A single cryptographic algorithm won't get you far; any significant communication protocol will assemble several algorithms so that some definite security characteristics are achieved. A prime example is SSL/TLS; another is SSH. In SSH, a Diffie-Hellman key exchange is used, but the server's public part (its gb mod p) is signed by the server. The client knows that it talks to the right server because the client remembers (from a previous initialization step) the server's public key (usually of type RSA or DSA); in the model explained above, the rightful servers is defined and distinguished from imitators by its knowledge of the signature private key corresponding to the public key remembered by the client. That signature provides the authentication; the Diffie-Hellman then produces a shared secret that will be used to encrypt and protect all the data exchanges for that connection (using some symmetric encryption and MAC algorithms).
Thus, while Diffie-Hellman does not do everything you need by itself, it still provides a useful feature, namely a key exchange, that you would not obtain from digital signatures, and that provides the temporary shared secret needed to encrypt the actually exchanged data.
Tom has provided a good explanation as to why Diffie-Hellman cannot be safe against man-in-the-middling. Now this answers the OP's original question but probably leaves some readers with the (reasonable) follow-up question: Why don't we just use public-key (asymmetric) cryptography to ensure the confidentiality of our messages, and drop D-H altogether? There are some reasons not to do this:
- There are algorithms that support only signing, but not encrypting messages (ECDSA, for example)
- Symmetric encryption and decryption is a lot faster than doing it asymmetrically
- Probably most important is that we want to ensure forward secrecy. After all, it's not impossible that the private key of one of your communication partners is compromised at some point. Now if you only relied on asymmetric encryption, all messages you ever sent to that partner could be decrypted by the attacker in retrospect. In contrast, if we use Diffie-Hellman - and to be precise, ephemeral Diffie-Hellman, we generate a new D-H key pair for each communication session and throw it away ( = do not store it) afterwards, meaning it is impossible to decrypt our messages at a later time.
After a DH key exchange, both parties know what key they've computed. If no man-in-the-middle has infiltrated the connection, both parties will have the same key. If the connection has been breached, they will have different keys. If there is a means by which one party can ask the other what key it is using, the man in the middle will only be able to remain undetected if it is able to respond in the same fashion as the legitimate party would have done. While the question is often answered using a digital signature, to make impersonation difficult, it the question may also be asked/answered via things like voice communication. If a voice application shows the participants the current encryption key and a participant arbitrarily selects a range and a popular movie star (e.g. Marilyn Monroe), and asks the other to read the fifteenth through twenty-fifth digits in their best Marilyn Monroe voice, a real participant who has the numbers in front of him would be able to do so quickly and fluently and, in the absence of an MITM attack, the digits would match those seen by the first party. A man-in-the-middle attacker would have no problem detecting the question, and--given time--might be able to forge a voice file of the legitimate communicant doing a bad imitation of Marilyn Monroe saying the appropriate digits, but would have a hard time doing that as quickly as the real one.

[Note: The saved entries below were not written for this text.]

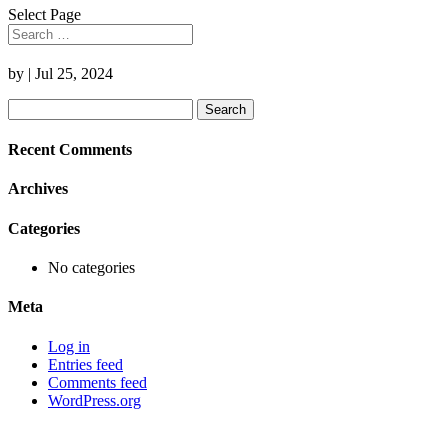
Select Page
by
|
Jul 25, 2024
Search
for:
Recent Comments
Archives
Categories
No categories
Meta
Log in
Entries feed
Comments feed
WordPress.org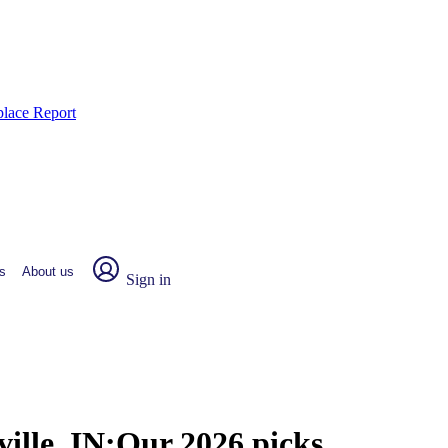
place Report
s
About us
Sign in
ille, IN:
Our 2026 picks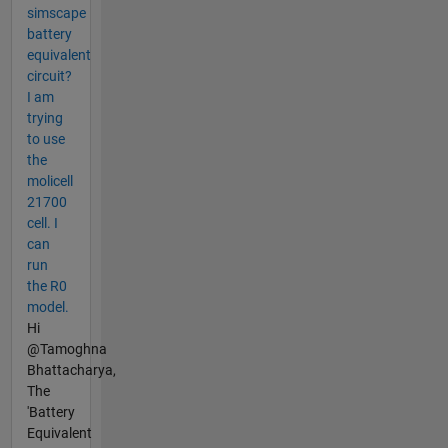
simscape
battery
equivalent
circuit?
I am
trying
to use
the
molicell
21700
cell. I
can
run
the R0
model.
Hi
@Tamoghna
Bhattacharya,
The
'Battery
Equivalent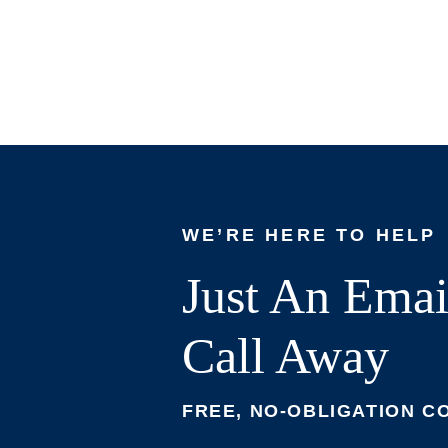
WE’RE HERE TO HELP
Just An Emai
Call Away
FREE, NO-OBLIGATION C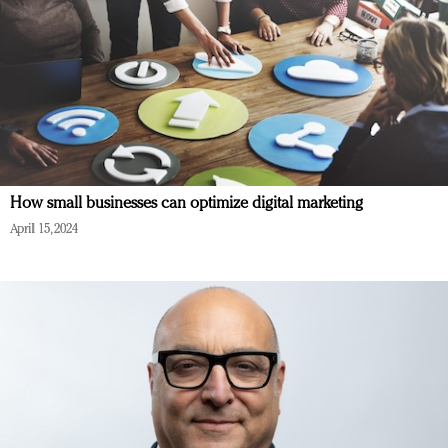
How small businesses can optimize digital marketing
April 15, 2024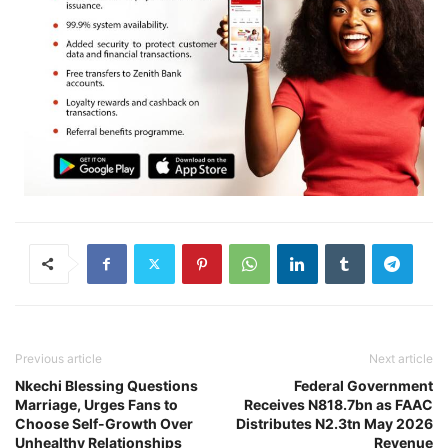
Previous article
Next article
Nkechi Blessing Questions
Federal Government
Marriage, Urges Fans to
Receives N818.7bn as FAAC
Choose Self-Growth Over
Distributes N2.3tn May 2026
Unhealthy Relationships
Revenue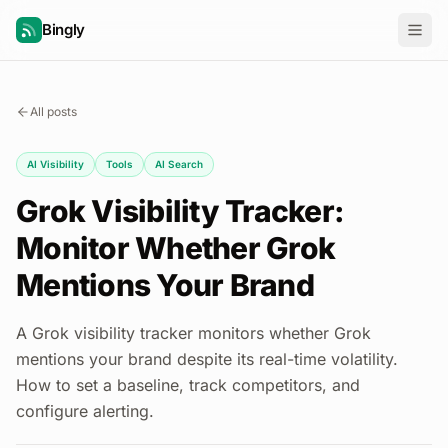
Bingly
All posts
AI Visibility
Tools
AI Search
Grok Visibility Tracker:
Monitor Whether Grok
Mentions Your Brand
A Grok visibility tracker monitors whether Grok
mentions your brand despite its real-time volatility.
How to set a baseline, track competitors, and
configure alerting.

In short, DH by itself can be robust against MITM attacks if there each participant knows something the other participant will be able to do with a number more efficiently than an attacker. Other protocols are generally used in conjunction with DH, however, because it is useful for the authentication process to be automated, and most forms of authentication that wouldn't rely upon encryption (things like voice, phrasing, etc.) require human validation. Further, it's often necessary for entities to solicit communication from strangers. If want to talk to an Acme Bank representative, a man-in-the-middle impostor could set up a fake "Acme Bank" office and take my call, and have someone else in a phony living room relay everything I say to the real Acme Bank, and nobody would be the wiser. If I have no idea how well or poorly a real Acme Bank employee would be able to imitate Marilyn Monroe, I'd have no way of knowing that an impostor's imitation wasn't the same.